Este excelente trabajo de Dimas debe ser publicado en primera plana de toda la prensa nacional en Cuba para que llegue al ciudadano,que  como plantea el autor es el elemento clave para rescatar una sociedad civil perdida y hacerla participativa,protagónica en los cambios necesarios que acontecen para encaminar el pais hacia un futuro mejor.Una oportunidad única de la dictadura para salir del inmovilismo  y acercarse de nuevo al pueblo  como en 1959,pero con signo cambiado (+) esta vez.

Imagen de Anónimo

Hola Dimas, tu escrito certero como de costumbre. Te estoy leyendo desde Miami y extraño nuestros intercambios  en la "cervecera". Diste como siempre, en el clavo. En Cuba lamentablente se extinguió, al igual que los dinsaurios, la sociedad civil, esencial para cualquier cambio profundo. 

Imagen de Anónimo

 el tema es importante,.. pero la  clave está en el accionar de las fuerzas políticas en el nuevo escenario,.. primero,.. la capacidad del régimen para adactarce al nuevo ambiente y lograr mantener su estatus totalitario que es la clave del socialismo,..tenemos que tener claro que mientras los comunistas mantengan el poder de las instituciones y los medios informativos y de comunicacion,... mantendran la rápida convocatoria, el control ciudadano y su adoctrinamiento y las fuerzas represivas  bien equipadas y activadas..........por otra parte estan los disidentes y el exilio, que no acaban de ser visto por el pueblo en la isla, como una fuerza política que se opone y lucha contra el totalitarismo con proyectos claros que convensan en lo economico, social, político y civil, etc.. todo lo que hacen, el pueblo lo ve con miedo, inseguridad y desconfianza,... el pueblo cubano en el exterior confia y le da un magnifico respaldo a los democratas que luchan dentro de Cuba.... se nota claramente cuando intervinen en  eventos   y medios informativos en otros países,.....pero,.. aun esos líderes que ganan espacios en  el exterior.. no logran ganarlos de forma convincente en la isla, ......cuando eso suceda,.. entonces podremos hablar de la lucha de la ciudadania cubana por el fin del socialismo o..totalitarismo,... por el momento, la version de Cuba la domina el totalitarismo. (CENTRO DERECHA CUBANA)

Imagen de Anónimo

Magnífico artículo que desvela en poca pero precisas palabras la enorme magnitud del daño estructural y antropológico sufrido por el proyecto de nación cubana a manos de la banda de cuatreros asesinos devenidos generales de Castro y sus secuaces.

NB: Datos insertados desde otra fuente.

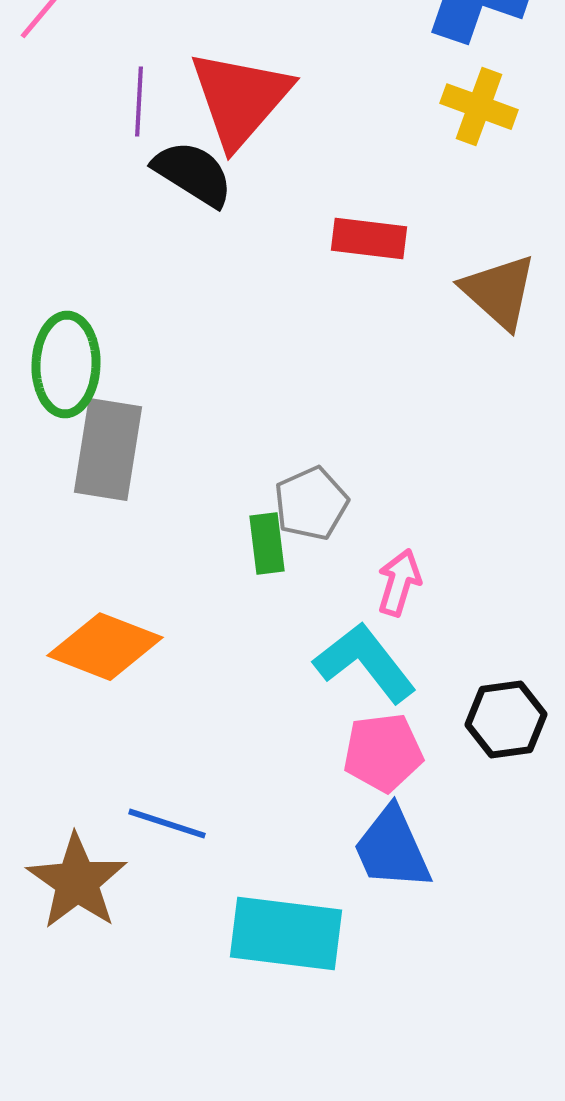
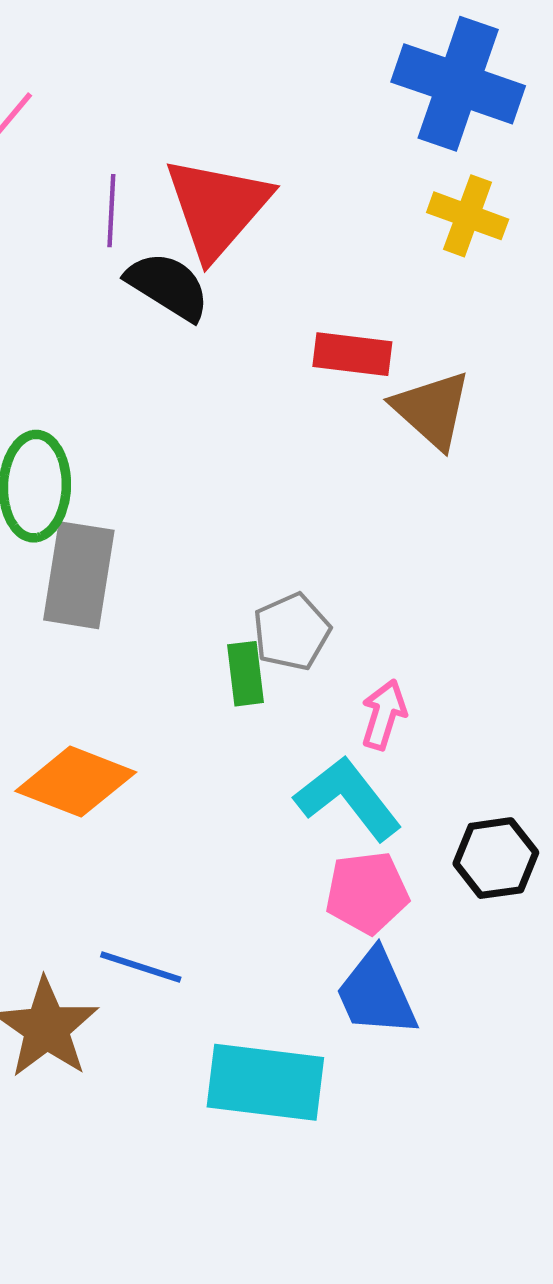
brown triangle: (499, 292) -> (432, 410), moved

Personalmente pienso que ese daño es irreparable, la nación cubana simplemente fue abortada y no creo que jamás vuelva a nacer como proyecto viable. Cuba debió unirse a la gan Unión Americana mientras le fue posible. Ahora ya es tarde, si acaso podría confederarse con Haití.¡Gracias Fidel!

Imagen de Anónimo

A ver si se animan a comentar los compañeritos de la UCI, que ya empezó el curso escolar !!!

Imagen de Anónimo

Muy de acuerdo con todos los comentarios anteriores. No creo que haya futuro con lo que lograron convertir a ese país después de tantos años de comunismo. Cuba seguirá en retroceso y será un segundo Haití. En ciertos aspesctos Haití ya está mejorando a Cuba si se tiene en cuenta su tamaño, población y sus condiciones históricas.